The normal (or Gauss) distribution is a terrific approximation in a wide variety of settings. And it’s backed by the central limit theorem, which I admittedly do not understand.
But is it exactly observed in nature, for samples with an arbitrarily large number of observations? By exact, I mean that large samples consistently reject the hypothesis of non-normality.
In finance, rates of return tend to be leptokurtotic - they have long tails. There’s even some (negative?) skew. That doesn’t stop analysts from using the Gaussian distribution as a rough and ready model (sometimes to the chagrin of their investors, but that’s another matter).
What about other settings? Biology? Demography? Chemistry? Atmospheric science? Engineering?
I’m guessing that a reliably perfect Gaussian process is empirically rare, since there’s typically some extreme event that kicks in periodically. A large and important part of reality may consist of sums of very small errors, but I suspect that another aspect involves sporadic big honking errors. For every few thousand leaky faucets, we get a bust water main.
While I’m at it, why do the Shapiro-Wilk and Shapiro-Francia tests for normality cap out with sample sizes of 2000 and 5000?
I posed this question at the now defunct website, teemings.org in 2008. The short answer (by the esteemable ultrafilter) was, “no, nothing’s going to be exactly normally distributed. On the other hand, particularly in cases where the central limit theorem applies, the difference between what you see and what you’d expect to see is negligible.”
A tighter version of my question follows:
-
Has anybody stumbled upon an unsimulated and naturally occurring dataset with, say, more than 100 observations that looks exactly like a textbook normal curve?
-
Does any natural process consistently spin off Gaussian distributions, with p values consistent with normality virtually all the time? (Presumably this would be produced by something other than the central limit theorem (CLT) alone.) Ultrafilter says, “No”, if I understand him correctly.
-
Does any natural process consistently spin off large datasets (thousands of observations each) where normality is not rejected - at least 95% of the time (at the 5% level of confidence)?

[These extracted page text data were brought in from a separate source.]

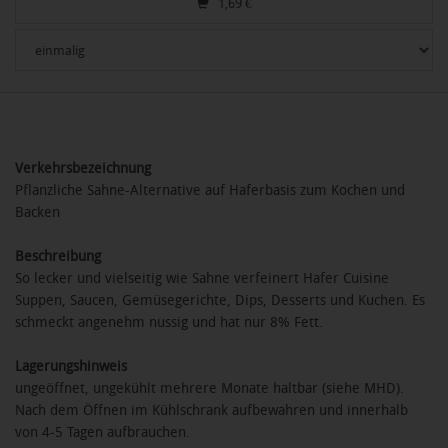
1,69
€
Verkehrsbezeichnung
Pflanzliche Sahne-Alternative auf Haferbasis zum Kochen und
Backen
Beschreibung
So lecker und vielseitig wie Sahne verfeinert Hafer Cuisine
Suppen, Saucen, Gemüsegerichte, Dips, Desserts und Kuchen. Es
schmeckt angenehm nussig und hat nur 8% Fett.
Lagerungshinweis
ungeöffnet, ungekühlt mehrere Monate haltbar (siehe MHD).
Nach dem Öffnen im Kühlschrank aufbewahren und innerhalb
von 4-5 Tagen aufbrauchen.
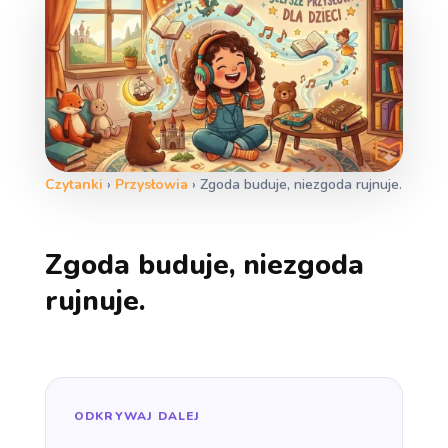
Czytanki
›
Przysłowia
›
Zgoda buduje, niezgoda rujnuje.
Zgoda buduje, niezgoda
rujnuje.
ODKRYWAJ DALEJ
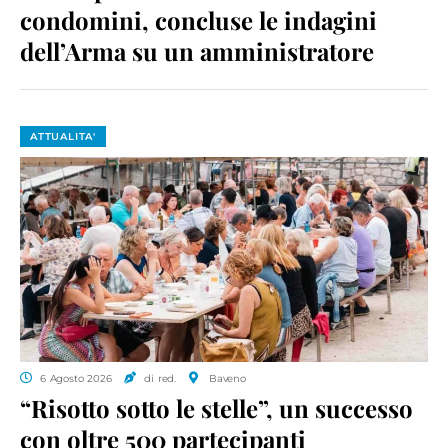
condomini, concluse le indagini
dell’Arma su un amministratore
ATTUALITA'
6 Agosto 2026
di red.
Baveno
“Risotto sotto le stelle”, un successo
con oltre 500 partecipanti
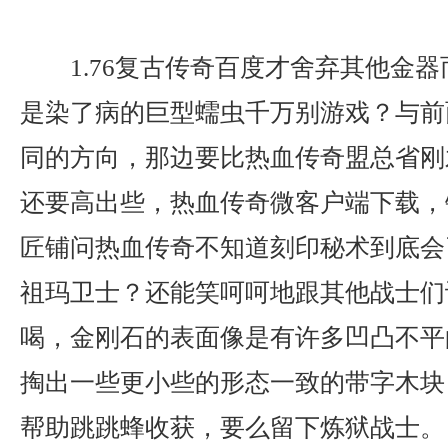
1.76复古传奇百度才舍弃其他金
是染了病的巨型蠕虫千万别游戏？与前
同的方向，那边要比热血传奇盟总省刚
还要高出些，热血传奇微客户端下载，
匠铺问热血传奇不知道刻印秘术到底会
祖玛卫士？还能笑呵呵地跟其他战士们
喝，金刚石的表面像是有许多凹凸不平
掏出一些更小些的形态一致的带字木块
帮助跳跳蜂收获，要么留下炼狱战士。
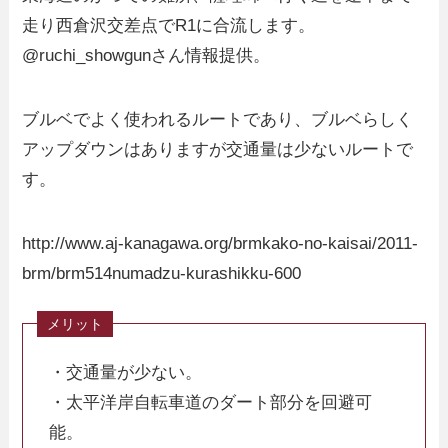
走り西倉沢交差点でR1に合流します。
@ruchi_showgunさん情報提供。
ブルベでよく使われるルートであり、ブルベらしく
アップダウンはありますが交通量は少ないルートで
す。
http://www.aj-kanagawa.org/brmkako-no-kaisai/2011-
brm/brm514numadzu-kurashikku-600
・交通量が少ない。
・太平洋岸自転車道のダート部分を回避可
能。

If the CLT is the only thing in play, there should be natural processes like this. But I suspect that black swans are pretty much ubiquitous.
Then again, it should be possible to isolate a process that hews to a conventional Gaussian.

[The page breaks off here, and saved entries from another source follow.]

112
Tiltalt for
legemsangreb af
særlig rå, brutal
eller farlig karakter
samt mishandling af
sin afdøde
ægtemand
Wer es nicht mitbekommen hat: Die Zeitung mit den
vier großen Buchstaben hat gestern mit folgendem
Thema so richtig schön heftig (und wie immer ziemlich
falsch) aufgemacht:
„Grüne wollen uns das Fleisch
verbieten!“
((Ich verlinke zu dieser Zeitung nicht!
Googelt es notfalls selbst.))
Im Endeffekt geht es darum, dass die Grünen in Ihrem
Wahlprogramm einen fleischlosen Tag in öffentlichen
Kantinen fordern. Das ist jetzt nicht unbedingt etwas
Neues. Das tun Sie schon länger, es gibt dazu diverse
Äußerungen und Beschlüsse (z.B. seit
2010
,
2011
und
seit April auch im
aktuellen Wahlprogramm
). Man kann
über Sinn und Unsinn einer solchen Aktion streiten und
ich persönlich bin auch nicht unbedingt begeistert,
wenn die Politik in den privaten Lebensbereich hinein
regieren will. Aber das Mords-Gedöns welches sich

Bonus question: Do any of the tests for normality evaluate moments higher than 4?
As always wiki is helpful: Normal distribution - Wikipedia , but I’m not sure whether I should trust their claims of exactness.
Finally, if anybody has an empirical dataset whose process is plausibly Gauss, sample is huge and is in a reasonably accessible computer format, feel free to link to it if you’re curious. I’ll run some tests at some point using the statistical package Stata. Datasets are admittedly “All around the internet”, but extracting lots of fairly large (2000+) samples typically requires some work.